The wolves at the center in West Yellowstone were never wild – they were rescued from places where people were breeding them in captivity, he said.
The center gives people the rare opportunity to see bears and wolves up close and learn about the animals, he said.
But he always made it clear to tourists that the experience was nothing like seeing the animals in the wild – where people should keep their distance.
“It was clear that it’s not something you’re normally going to see,” he said.
Fat Bear Week Strikes The Happy Medium
Glass-walled wildlife viewing lodges aren’t likely to catch on in America’s national parks, Jackson said. But the push-and-pull of giving people chances to see wildlife without getting too close will go on.
Technology might have helped strike a happy medium with Fat Bear Week in Alaska’s Katmai National Park and Preserve.
There, lumbering brown bears, larger cousins of Wyoming’s grizzlies, spend most of the late summer and early fall salmon run sitting in the river, gorging themselves with fish.

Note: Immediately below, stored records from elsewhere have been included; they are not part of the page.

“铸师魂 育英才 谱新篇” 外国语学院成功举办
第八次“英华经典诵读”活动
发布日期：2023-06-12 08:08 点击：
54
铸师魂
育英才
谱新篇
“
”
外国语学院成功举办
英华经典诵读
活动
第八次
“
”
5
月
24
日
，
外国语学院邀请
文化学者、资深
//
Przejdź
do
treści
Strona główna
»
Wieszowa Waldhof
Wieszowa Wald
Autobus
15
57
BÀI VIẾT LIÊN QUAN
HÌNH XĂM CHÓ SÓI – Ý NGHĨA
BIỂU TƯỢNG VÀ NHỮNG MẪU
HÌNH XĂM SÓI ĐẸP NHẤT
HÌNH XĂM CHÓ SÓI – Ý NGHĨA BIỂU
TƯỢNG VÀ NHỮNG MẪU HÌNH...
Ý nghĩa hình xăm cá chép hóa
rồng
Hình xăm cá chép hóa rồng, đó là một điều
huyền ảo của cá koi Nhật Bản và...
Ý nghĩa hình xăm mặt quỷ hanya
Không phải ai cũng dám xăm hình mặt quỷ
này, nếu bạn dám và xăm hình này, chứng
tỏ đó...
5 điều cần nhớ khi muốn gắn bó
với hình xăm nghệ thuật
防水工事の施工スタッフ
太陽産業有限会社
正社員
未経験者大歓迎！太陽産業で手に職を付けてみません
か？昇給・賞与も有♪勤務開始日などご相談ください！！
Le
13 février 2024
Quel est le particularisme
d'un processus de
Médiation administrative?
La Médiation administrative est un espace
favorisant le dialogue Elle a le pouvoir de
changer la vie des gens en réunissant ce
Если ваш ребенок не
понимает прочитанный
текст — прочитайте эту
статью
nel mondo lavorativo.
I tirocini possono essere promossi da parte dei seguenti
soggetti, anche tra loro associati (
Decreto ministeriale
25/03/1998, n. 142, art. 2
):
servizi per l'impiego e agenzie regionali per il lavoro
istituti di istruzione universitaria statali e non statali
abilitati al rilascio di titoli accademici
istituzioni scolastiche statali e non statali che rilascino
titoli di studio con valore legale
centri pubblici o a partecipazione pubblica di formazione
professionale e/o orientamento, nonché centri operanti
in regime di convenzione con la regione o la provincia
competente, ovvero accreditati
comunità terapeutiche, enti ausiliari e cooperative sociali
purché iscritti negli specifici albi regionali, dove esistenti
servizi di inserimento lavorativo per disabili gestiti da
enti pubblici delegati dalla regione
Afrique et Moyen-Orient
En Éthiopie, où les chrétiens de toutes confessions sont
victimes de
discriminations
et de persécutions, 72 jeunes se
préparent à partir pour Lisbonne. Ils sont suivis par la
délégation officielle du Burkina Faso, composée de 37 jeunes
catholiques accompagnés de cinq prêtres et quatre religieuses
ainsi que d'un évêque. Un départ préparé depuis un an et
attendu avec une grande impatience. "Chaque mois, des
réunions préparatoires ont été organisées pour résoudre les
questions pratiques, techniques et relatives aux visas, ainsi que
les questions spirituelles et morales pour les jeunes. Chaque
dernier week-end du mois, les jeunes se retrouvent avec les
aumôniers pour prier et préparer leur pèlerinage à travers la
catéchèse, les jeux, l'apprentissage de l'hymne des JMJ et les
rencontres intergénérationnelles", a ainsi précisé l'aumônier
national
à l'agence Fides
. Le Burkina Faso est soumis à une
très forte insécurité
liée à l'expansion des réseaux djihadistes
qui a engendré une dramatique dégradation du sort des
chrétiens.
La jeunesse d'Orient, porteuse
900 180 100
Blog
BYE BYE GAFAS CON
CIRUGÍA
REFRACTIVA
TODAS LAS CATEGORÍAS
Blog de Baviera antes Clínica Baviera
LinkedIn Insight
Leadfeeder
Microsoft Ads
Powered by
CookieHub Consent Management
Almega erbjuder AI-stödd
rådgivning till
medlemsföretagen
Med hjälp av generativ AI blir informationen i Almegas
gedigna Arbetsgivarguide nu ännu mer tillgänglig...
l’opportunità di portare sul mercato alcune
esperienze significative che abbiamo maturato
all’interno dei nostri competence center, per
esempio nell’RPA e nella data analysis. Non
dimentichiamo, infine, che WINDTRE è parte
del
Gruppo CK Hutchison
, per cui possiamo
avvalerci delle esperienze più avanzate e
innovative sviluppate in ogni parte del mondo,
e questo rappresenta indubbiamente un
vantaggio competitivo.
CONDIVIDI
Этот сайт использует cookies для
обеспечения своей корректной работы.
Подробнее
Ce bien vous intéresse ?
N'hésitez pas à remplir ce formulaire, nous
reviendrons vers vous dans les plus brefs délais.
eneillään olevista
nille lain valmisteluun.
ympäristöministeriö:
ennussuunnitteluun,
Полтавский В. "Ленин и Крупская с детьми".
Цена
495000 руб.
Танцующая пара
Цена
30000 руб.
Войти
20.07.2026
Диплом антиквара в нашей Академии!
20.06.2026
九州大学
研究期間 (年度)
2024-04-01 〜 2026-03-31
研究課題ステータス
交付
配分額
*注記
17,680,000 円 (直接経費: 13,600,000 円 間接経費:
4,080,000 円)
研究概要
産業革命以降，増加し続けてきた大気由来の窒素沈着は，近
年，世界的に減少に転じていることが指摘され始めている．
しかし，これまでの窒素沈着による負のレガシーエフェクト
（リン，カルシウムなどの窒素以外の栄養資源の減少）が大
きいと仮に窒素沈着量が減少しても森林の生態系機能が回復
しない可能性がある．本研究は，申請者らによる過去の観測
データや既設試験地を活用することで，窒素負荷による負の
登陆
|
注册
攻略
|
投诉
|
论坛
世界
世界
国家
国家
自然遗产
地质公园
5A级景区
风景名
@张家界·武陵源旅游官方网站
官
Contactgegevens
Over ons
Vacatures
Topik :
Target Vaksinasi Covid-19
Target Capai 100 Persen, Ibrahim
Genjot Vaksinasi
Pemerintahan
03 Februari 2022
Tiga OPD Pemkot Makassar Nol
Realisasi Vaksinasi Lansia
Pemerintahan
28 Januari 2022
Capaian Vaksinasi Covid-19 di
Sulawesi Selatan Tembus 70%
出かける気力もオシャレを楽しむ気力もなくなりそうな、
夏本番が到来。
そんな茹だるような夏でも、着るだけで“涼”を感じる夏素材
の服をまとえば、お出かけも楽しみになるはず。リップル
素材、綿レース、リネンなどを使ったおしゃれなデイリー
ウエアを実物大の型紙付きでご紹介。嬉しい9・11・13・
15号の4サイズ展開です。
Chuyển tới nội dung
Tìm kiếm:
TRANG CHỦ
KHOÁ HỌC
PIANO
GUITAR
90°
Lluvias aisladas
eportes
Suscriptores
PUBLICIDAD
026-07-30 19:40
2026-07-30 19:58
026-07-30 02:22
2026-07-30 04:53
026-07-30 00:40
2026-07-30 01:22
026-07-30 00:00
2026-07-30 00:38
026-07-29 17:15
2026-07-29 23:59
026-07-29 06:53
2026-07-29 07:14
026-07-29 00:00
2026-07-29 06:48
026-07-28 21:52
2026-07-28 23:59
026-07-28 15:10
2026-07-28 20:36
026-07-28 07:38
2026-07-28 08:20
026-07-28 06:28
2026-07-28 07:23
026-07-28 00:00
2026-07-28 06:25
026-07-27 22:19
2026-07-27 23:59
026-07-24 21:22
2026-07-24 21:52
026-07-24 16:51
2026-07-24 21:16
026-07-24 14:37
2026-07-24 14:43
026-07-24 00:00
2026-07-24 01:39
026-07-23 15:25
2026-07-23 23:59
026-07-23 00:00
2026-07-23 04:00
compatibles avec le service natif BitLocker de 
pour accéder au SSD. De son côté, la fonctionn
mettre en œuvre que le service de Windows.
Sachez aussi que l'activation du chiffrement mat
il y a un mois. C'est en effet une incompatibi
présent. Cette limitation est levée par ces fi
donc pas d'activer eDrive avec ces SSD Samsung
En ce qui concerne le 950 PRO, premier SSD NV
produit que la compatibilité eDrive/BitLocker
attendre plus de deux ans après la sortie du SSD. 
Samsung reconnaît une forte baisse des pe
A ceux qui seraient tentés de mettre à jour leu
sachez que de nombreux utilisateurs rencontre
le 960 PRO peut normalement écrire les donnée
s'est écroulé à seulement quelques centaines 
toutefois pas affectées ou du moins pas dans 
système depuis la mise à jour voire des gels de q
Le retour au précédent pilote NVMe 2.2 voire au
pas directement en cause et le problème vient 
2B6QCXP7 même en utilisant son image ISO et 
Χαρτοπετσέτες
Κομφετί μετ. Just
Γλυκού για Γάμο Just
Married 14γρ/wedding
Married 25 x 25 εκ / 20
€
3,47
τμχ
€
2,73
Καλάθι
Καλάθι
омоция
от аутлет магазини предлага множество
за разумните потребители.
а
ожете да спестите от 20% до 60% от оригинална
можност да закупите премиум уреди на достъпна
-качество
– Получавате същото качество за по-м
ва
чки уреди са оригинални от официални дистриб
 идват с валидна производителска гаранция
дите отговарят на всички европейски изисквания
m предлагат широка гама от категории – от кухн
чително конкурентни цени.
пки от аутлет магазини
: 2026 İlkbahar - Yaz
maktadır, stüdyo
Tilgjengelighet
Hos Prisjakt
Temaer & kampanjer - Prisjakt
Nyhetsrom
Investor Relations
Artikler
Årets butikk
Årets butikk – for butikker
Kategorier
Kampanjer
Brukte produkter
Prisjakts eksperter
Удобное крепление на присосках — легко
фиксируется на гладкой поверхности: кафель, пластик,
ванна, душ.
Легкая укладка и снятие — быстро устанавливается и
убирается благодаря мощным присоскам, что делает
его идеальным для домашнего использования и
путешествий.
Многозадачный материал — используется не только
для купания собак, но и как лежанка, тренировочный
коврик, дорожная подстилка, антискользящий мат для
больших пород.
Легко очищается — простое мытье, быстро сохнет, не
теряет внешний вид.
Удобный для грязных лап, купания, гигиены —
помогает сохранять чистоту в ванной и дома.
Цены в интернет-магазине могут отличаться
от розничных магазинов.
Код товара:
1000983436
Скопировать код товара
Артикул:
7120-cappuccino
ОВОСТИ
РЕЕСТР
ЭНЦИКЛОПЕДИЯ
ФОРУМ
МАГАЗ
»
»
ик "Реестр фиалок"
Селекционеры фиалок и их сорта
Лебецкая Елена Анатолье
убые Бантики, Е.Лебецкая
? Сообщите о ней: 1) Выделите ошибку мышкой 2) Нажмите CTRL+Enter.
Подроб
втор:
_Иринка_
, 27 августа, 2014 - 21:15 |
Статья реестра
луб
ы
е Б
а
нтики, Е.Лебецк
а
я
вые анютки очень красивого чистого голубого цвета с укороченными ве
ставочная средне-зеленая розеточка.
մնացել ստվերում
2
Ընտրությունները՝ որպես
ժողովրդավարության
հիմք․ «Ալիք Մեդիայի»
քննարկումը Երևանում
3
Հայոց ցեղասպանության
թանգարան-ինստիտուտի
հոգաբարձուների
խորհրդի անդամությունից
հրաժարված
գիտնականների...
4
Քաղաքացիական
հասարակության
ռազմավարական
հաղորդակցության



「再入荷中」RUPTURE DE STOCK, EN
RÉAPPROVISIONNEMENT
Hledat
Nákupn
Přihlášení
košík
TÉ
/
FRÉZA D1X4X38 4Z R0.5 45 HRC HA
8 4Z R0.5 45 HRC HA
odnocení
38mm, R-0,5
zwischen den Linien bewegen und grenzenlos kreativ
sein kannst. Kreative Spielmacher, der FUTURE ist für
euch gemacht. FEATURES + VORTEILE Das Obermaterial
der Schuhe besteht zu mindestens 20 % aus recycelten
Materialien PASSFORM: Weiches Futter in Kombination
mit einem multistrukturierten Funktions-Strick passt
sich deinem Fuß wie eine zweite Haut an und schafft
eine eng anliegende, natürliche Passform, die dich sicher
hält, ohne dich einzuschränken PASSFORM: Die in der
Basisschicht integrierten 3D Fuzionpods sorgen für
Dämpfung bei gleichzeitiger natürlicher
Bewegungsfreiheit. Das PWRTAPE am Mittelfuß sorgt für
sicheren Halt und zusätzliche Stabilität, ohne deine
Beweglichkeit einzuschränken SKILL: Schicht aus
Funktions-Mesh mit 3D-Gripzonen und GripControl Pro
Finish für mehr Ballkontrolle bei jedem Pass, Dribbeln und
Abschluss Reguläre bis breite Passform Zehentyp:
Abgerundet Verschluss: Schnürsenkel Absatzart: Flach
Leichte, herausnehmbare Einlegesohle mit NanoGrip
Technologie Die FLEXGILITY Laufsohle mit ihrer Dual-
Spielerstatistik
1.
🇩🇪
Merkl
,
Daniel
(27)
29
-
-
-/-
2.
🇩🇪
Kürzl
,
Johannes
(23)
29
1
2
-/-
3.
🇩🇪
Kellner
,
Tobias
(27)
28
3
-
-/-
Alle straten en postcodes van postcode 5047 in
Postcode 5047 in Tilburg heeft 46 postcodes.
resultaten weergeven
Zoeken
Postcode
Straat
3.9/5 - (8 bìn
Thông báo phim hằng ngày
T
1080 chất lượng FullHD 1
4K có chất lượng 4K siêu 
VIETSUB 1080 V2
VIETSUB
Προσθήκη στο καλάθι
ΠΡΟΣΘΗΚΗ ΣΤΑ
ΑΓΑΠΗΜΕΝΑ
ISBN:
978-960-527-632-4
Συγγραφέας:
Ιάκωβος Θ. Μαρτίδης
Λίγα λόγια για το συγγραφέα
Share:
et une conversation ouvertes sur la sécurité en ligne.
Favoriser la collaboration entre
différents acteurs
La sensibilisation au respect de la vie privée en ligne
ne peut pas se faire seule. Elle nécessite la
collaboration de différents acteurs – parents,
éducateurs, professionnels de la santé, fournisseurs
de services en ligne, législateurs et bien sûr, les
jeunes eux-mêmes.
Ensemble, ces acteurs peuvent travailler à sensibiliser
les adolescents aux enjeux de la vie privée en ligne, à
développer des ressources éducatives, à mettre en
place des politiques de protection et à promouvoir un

People absolutely love watching the action and cast votes to select the most impressively huge bear. This year, that honor was bestowed upon Bear 128, a lumbering female mama bear nicknamed Grazer.
There is a viewing platform, behind a fence, near a waterfall where many of the bears gather to feast on salmon, Jackson said.
But the overwhelming majority of the adoring audience is watching the drama unfold online, through strategically-placed web cameras.
That allows people to peer directly into the bears’ space without physically being there and running the risk of becoming dessert.
So far, it’s worked well, Jackson said.
There’s nothing more exciting in Park Service media than Fat Bear Week,” he said.